United States - California - Santa Monica, United States - California - Foster CityResearchRegular

Arbeitsbeschreibung

Summary

The Senior Scientist will design and execute multi-omics biomarker analyses pertinent to multiple myeloma and other heme-oncology indications.

As a member of the Translational Medicine team, you will be at the intersection of Research and Clinical Development, providing valuable insight into the function and safety of CAR-T cells, the investigation of mechanisms of action, response, relapse and toxicity and the development of potential prognostic and predictive tools, supporting pipeline advancement and informing design of next generation therapeutics and clinical development of Kite’s chimeric antigen receptor (CAR-T) programs.
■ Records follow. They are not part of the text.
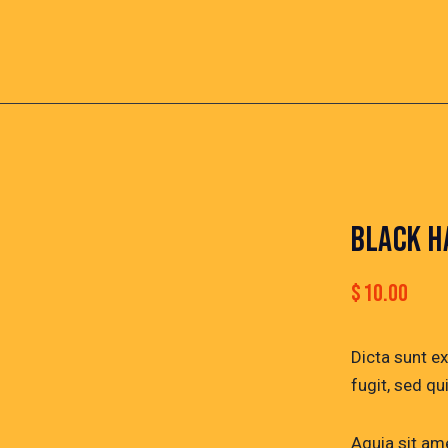
BLACK 
$
10.00
Dicta sunt e
fugit, sed q
Aquia sit am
Essential requirements are a solid understanding of cancer biology and immune therapy, a strong understanding and expertise with multi-omics analytical methods (eg scRNA-seq, Proteomics, Metabolomics, flow cytometry, Spatial transcriptomics) and downstream computational data processing, data interpretation and reporting, demonstrated by education, previous professional experience and authorship in high-impact scientific communications/publications. Familiarity with cloud computing platforms such as AWS and/or high-performance computing (HPC) environments is preferred.

Key Responsibilities:

  • Collaborates with analytical teams within translational medicine and cross-functionally for planning and execution of correlative studies around disease biology, drug mechanisms of action and mechanisms of response, relapse, and toxicity.
  • Oversees, directs, and establishes the computational analytical workflows.
  • Writes, reviews, leads and/or contributes to research reports, and all project-related documents, as needed.
  • Contributes and leads internal and external scientific presentation, discussions/collaborations, and publications, and engages with key internal stakeholders.
  • Leverages cloud based or HPC infrastructure for scalable processing of large-scale multi-omics datasets.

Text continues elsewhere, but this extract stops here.